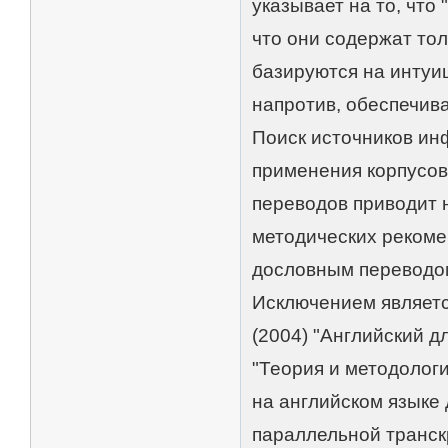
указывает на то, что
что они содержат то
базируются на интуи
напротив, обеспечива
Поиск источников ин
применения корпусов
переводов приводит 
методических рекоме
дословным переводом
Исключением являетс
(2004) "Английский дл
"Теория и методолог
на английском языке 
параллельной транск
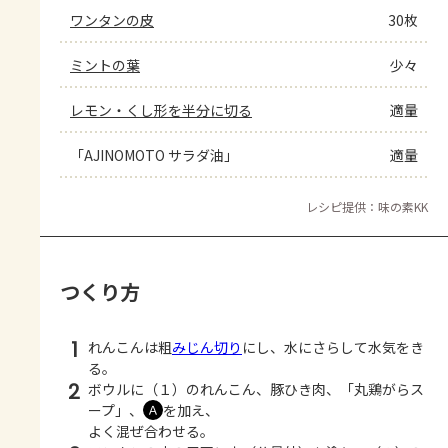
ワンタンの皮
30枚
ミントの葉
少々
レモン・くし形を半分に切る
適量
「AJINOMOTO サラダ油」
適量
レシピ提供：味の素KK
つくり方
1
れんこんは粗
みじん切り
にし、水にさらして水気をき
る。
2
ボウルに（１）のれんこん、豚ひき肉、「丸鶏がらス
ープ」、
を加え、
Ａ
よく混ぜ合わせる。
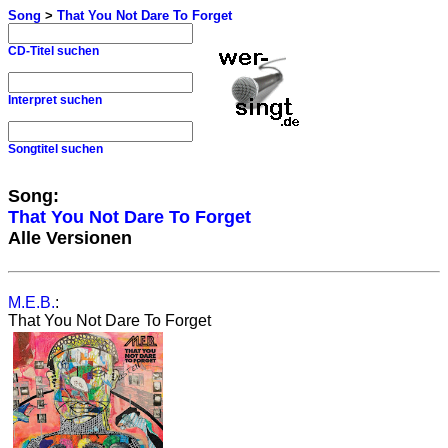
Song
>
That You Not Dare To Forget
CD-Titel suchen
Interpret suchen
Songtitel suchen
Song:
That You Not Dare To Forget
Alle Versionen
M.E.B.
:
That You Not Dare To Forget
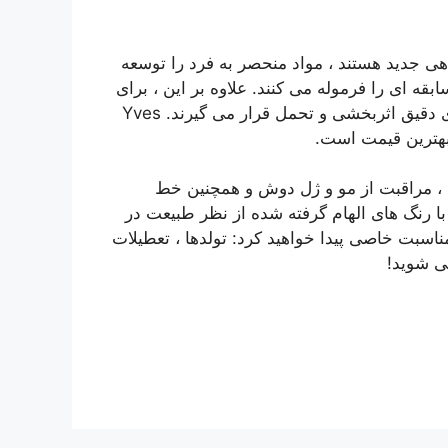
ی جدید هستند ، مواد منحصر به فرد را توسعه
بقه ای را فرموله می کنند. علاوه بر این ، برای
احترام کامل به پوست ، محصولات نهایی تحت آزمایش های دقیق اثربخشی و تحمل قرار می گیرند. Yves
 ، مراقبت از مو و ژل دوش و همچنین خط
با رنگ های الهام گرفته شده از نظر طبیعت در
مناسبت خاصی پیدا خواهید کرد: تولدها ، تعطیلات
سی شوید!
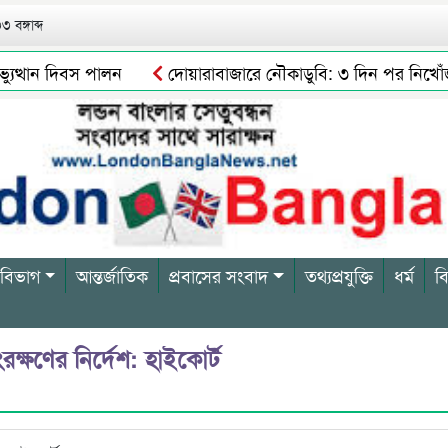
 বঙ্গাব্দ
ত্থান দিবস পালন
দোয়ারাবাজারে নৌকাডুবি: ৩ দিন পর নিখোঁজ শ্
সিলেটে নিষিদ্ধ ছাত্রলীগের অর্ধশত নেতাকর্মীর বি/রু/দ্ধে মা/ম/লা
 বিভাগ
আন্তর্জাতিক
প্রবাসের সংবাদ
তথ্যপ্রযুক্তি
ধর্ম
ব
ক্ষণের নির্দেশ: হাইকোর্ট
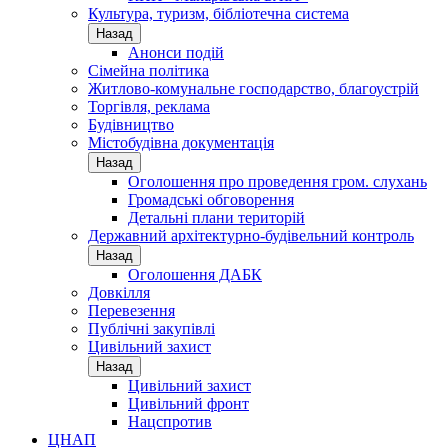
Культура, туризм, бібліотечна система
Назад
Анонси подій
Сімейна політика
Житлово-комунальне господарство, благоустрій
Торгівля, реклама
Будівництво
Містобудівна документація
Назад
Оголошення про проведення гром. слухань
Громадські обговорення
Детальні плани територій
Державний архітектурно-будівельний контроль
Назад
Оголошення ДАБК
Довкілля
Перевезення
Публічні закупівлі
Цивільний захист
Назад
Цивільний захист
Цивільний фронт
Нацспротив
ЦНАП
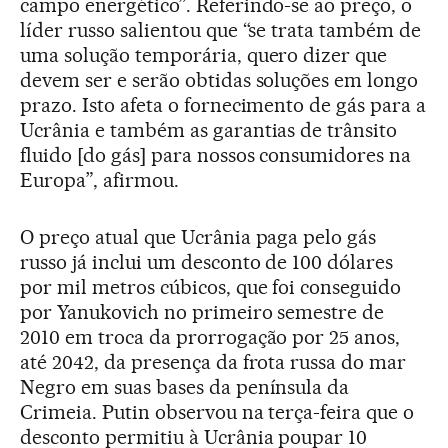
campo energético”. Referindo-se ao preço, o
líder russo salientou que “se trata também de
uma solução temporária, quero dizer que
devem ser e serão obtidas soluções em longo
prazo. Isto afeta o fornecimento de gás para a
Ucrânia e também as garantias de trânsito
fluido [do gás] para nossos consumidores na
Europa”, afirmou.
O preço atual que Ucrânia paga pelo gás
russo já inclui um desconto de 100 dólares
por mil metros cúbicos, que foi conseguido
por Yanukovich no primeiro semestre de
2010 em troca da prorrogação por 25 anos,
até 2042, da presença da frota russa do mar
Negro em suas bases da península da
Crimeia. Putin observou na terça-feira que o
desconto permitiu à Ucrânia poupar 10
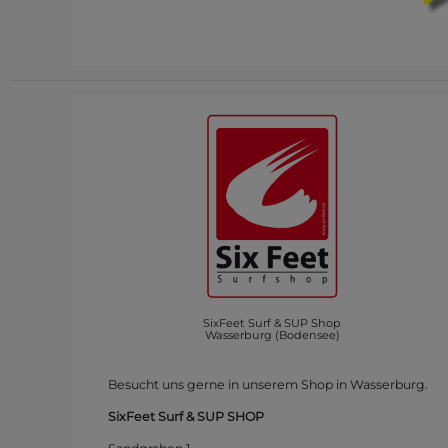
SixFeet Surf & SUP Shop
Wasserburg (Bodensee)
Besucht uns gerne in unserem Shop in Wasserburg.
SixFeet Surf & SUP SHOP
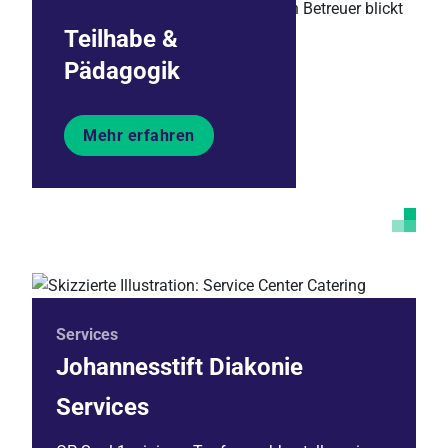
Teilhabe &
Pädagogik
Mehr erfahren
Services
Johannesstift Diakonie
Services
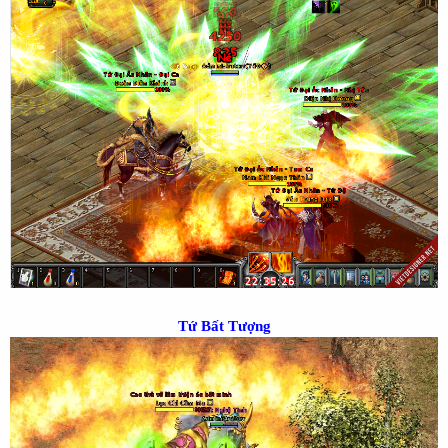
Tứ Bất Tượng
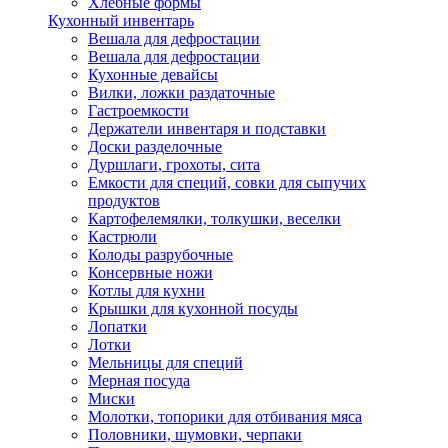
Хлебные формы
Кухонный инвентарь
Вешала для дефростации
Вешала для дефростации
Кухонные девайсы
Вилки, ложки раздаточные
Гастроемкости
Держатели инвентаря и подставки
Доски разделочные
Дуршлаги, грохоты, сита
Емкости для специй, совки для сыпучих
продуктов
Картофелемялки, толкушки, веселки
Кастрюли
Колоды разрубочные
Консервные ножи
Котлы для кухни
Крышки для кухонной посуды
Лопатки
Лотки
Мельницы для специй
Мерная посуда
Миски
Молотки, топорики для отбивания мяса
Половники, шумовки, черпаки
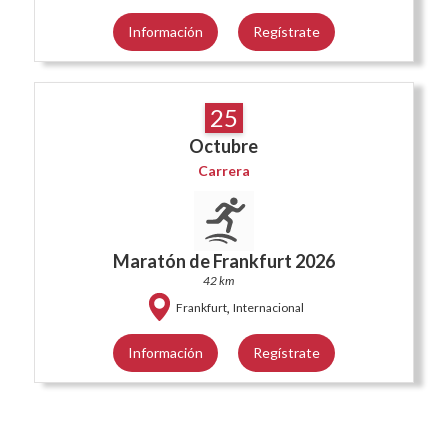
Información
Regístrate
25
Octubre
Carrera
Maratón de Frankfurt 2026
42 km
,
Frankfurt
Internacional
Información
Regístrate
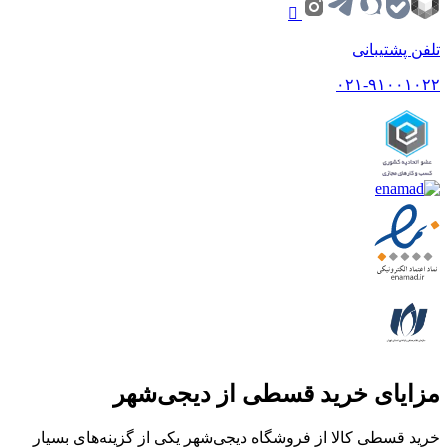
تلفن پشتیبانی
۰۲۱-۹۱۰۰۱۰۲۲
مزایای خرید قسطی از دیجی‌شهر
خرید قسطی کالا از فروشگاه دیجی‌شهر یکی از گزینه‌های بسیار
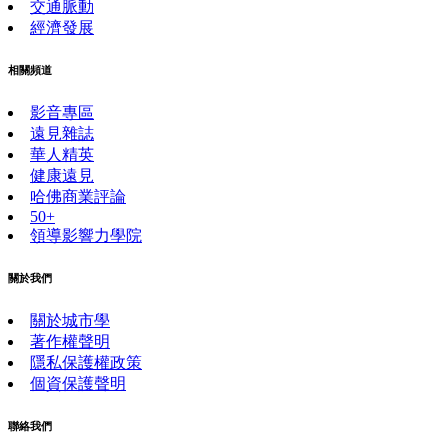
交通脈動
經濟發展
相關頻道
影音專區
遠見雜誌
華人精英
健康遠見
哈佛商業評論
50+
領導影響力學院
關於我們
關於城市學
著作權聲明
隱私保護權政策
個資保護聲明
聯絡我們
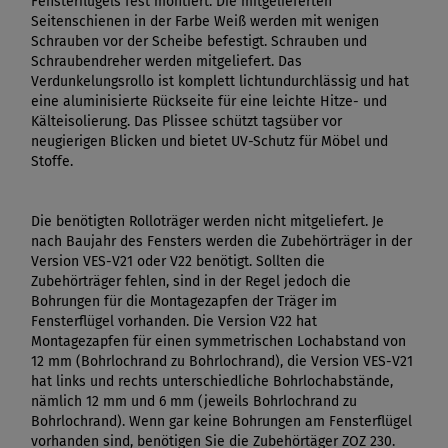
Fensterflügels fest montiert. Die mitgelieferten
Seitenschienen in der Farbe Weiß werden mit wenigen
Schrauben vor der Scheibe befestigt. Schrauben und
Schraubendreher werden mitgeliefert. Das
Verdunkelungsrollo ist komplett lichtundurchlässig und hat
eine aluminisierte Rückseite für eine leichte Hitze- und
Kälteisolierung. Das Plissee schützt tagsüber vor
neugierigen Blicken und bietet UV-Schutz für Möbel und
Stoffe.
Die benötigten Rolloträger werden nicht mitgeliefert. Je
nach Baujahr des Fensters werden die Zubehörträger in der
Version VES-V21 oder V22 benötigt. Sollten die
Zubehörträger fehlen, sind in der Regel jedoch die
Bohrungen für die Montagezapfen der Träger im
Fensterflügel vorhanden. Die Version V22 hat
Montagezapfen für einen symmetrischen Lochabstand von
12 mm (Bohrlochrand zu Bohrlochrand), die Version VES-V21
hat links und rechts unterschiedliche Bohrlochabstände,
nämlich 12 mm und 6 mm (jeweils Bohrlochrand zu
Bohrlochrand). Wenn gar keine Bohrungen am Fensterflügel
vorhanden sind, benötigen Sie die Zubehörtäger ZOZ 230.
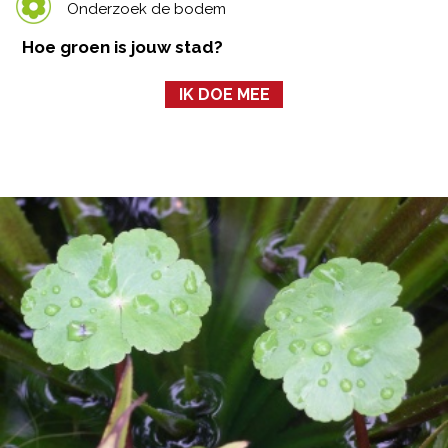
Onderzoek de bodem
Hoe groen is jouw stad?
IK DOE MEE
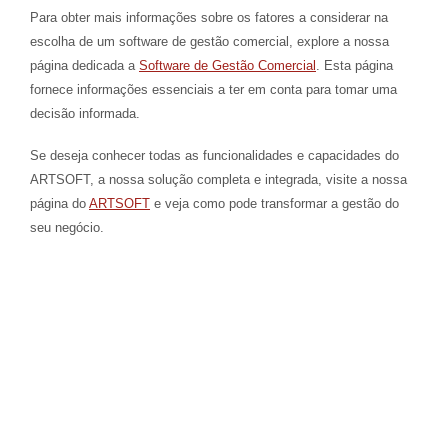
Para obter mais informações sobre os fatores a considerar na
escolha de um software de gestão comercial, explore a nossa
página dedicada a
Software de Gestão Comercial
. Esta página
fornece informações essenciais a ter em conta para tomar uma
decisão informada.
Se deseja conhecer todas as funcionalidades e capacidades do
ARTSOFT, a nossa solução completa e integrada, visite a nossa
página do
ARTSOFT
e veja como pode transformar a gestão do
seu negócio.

▸ Task: Copy, word for word, the entries above from the first line to the line that holds "por mil metros cúbicos, que foi conseguido". Drop the pictures.

▸ Exercise solution:
указывает на то, что
что они содержат то
базируются на интуи
напротив, обеспечива
Поиск источников ин
применения корпусов
переводов приводит 
методических рекоме
дословным переводом
Исключением являетс
(2004) "Английский дл
"Теория и методолог
на английском языке 
параллельной транск
ワンタンの皮
30枚
ミントの葉
少々
レモン・くし形を半分に切る
適量
「AJINOMOTO サラダ油」
適量
レシピ提供：味の素KK
つくり方
1
れんこんは粗
みじん切り
にし、水にさらして水気をき
る。
2
ボウルに（１）のれんこん、豚ひき肉、「丸鶏がらス
ープ」、
を加え、
Ａ
よく混ぜ合わせる。
Song
>
That You Not Dare To Forget
CD-Titel suchen
Interpret suchen
Songtitel suchen
Song:
That You Not Dare To Forget
Alle Versionen
M.E.B.
:
That You Not Dare To Forget
ی جدید هستند ، مواد منحصر به فرد را توسعه
بقه ای را فرموله می کنند. علاوه بر این ، برای
احترام کامل به پوست ، محصولات نهایی تحت آزمایش های دقیق اثربخشی و تحمل قرار می گیرند. Yves
 ، مراقبت از مو و ژل دوش و همچنین خط
با رنگ های الهام گرفته شده از نظر طبیعت در
مناسبت خاصی پیدا خواهید کرد: تولدها ، تعطیلات
سی شوید!
 বঙ্গাব্দ
ত্থান দিবস পালন
দোয়ারাবাজারে নৌকাডুবি: ৩ দিন পর নিখোঁজ শ্
সিলেটে নিষিদ্ধ ছাত্রলীগের অর্ধশত নেতাকর্মীর বি/রু/দ্ধে মা/ম/লা
 বিভাগ
আন্তর্জাতিক
প্রবাসের সংবাদ
তথ্যপ্রযুক্তি
ধর্ম
ব
ক্ষণের নির্দেশ: হাইকোর্ট
Культура, туризм, бібліотечна система
Назад
Анонси подій
Сімейна політика
Житлово-комунальне господарство, благоустрій
Торгівля, реклама
Будівництво
Містобудівна документація
Назад
Оголошення про проведення гром. слухань
Громадські обговорення
Детальні плани територій
Державний архітектурно-будівельний контроль
Назад
Оголошення ДАБК
Довкілля
Перевезення
Публічні закупівлі
Цивільний захист
Назад
Цивільний захист
Цивільний фронт
Нацспротив
ЦНАП
campo energético”. Referindo-se ao preço, o
líder russo salientou que “se trata também de
uma solução temporária, quero dizer que
devem ser e serão obtidas soluções em longo
prazo. Isto afeta o fornecimento de gás para a
Ucrânia e também as garantias de trânsito
fluido [do gás] para nossos consumidores na
Europa”, afirmou.
O preço atual que Ucrânia paga pelo gás
russo já inclui um desconto de 100 dólares
por mil metros cúbicos, que foi conseguido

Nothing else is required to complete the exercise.